The next song technically was a hit in 1977, but it was released in November of 1976 on the Kansas album Leftoverture. Carry on Wayward Son has since become a classic rock staple!

It was written by guitarist Kerry Livgren. According to Livgren, the song was not written to express anything specifically religious, though it certainly expresses spiritual searching and other ideas.

Livgren became an evangelical Christian in 1980, and has said that his songwriting to that point was all about “searching.” Regarding this song, he explained: “I felt a profound urge to ‘Carry On’ and continue the search. I saw myself as the ‘Wayward Son,’ alienated from the ultimate reality, and yet striving to know it or him. The positive note at the end (‘surely heaven waits for you’) seemed strange and premature, but I felt impelled to include it in the lyrics. It proved to be prophetic.”

I have always loved the cold a cappella vocals that kick off the song!

Carry On Wayward Son

As we come to my final song from 1976, I realize that this year really has a wide range of songs. In a way that really fits who I am, as I like many different genres of music. That really comes across with this list. Ok, moving on…

Bob Seger only wrote two songs while on the road – Turn the Page and Night Moves. “Night Moves” was a breakthrough hit for Seger, introducing the heartland rocker to a much wider audience. He had been Michigan famous ever since his first album in 1969, which had the solid hit “Ramblin’ Gamblin’ Man.” That song went to #17 on the Hot 100, but over the next few years, he struggled to make a national impact. A big break came in April 1976 when his label, Capitol, seeing the success of Peter Frampton’s Frampton Comes Alive, issued a Seger live album, Live Bullet, recorded at two of his Detroit concerts in 1975. It quickly found a following and outsold every other Seger album. The song would reach number 4 on the Billboard Hot 100 chart.

Seger says the song is autobiographical, but he took some liberties, as their tryst was after high school. The girl he was with had a boyfriend away in the military, and when he came back, she married him, breaking Seger’s heart. Seger says the song represents the freedom and possibility of the high school years.

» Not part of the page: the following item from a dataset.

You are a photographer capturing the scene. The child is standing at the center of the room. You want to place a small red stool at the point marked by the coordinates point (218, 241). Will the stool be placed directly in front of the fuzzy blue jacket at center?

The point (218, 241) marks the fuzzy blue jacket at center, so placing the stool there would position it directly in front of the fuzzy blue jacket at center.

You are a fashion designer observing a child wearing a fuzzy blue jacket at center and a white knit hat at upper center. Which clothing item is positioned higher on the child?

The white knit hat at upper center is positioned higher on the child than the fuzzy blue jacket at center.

In an interview, Bob describes writing the song: It was inspired by the movie American Graffiti. It was all about cars and peg pants and rolled-up T-shirts with a cigarette pack up here and stiletto pointed shoes. That’s how I grew up, that was my high-school years. It was the easiest song in the world to write but the hardest song to finish. It took me six months to finish it. I had the first two verses. Then I’m listening to Born To Run and I notice in “Jungleland” Bruce had a double bridge. I never thought of two bridges in one song. So I have two bridges in “Night Moves.” People at Capitol Records told me after they heard the song “Night Moves” that I had a ‘career record”. They said: “This is a song that you’re gonna have to play for the rest of your life.”

The famous bridge in this song, where Seger strips it down and sings “I woke last night to the sound of thunder,” is something he and producer Jack Richardson came up with on the fly in the studio.

Night Moves

And that’s a wrap on 1976 for me. What were your favorites from ’76?

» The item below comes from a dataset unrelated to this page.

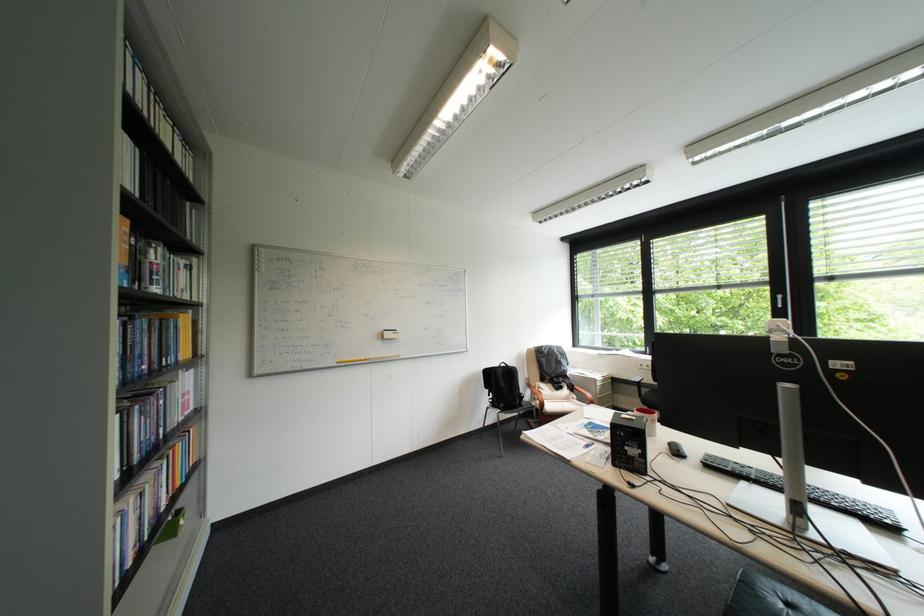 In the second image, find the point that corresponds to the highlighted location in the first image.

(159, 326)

Disco continued to rise into the mainstream from 1974-1979. As we head into 1977 next time, I’m wondering how many disco songs may or may not be a part of my list …

Thanks for reading (and listening).

9 thoughts on “The Music of My Life – 1976

  1. Good year, good list. Oddly I have no memories of Elvis being on radio or having out an album then but I came across it when putting together a post on his final concert for today!